Prompt: Write out the following listing's lines from the one with "Home (52, 282)" to the one with "Investments (69, 360)", exactly, with both included and no others.

──────── Records to use

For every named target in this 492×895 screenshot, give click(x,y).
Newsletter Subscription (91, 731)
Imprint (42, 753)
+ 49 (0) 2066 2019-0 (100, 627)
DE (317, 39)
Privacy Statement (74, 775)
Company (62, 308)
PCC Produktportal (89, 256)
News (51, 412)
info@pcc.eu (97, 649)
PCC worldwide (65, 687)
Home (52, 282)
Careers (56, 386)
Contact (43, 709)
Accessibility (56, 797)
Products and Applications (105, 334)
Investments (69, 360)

────────────────
──────── Records to use

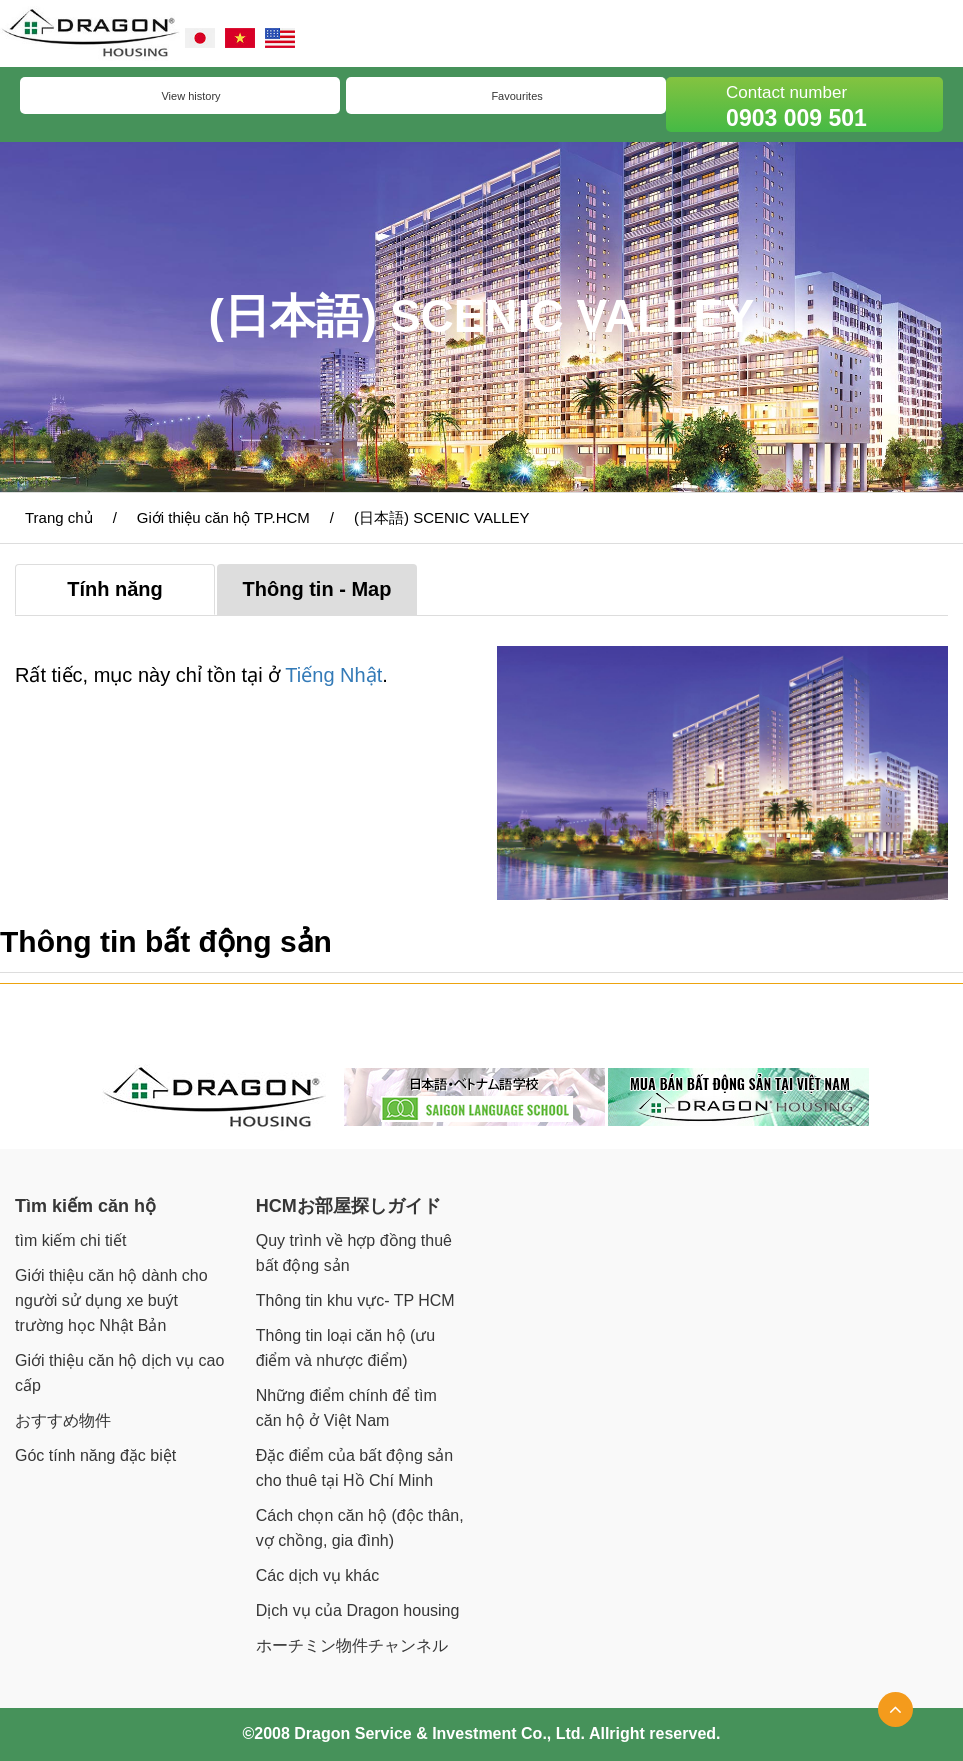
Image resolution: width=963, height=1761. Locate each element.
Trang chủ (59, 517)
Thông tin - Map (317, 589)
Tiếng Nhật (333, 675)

────────────────

Answer to the exercise:
Home (52, 282)
Careers (56, 386)
Contact (43, 709)
Accessibility (56, 797)
Products and Applications (105, 334)
Investments (69, 360)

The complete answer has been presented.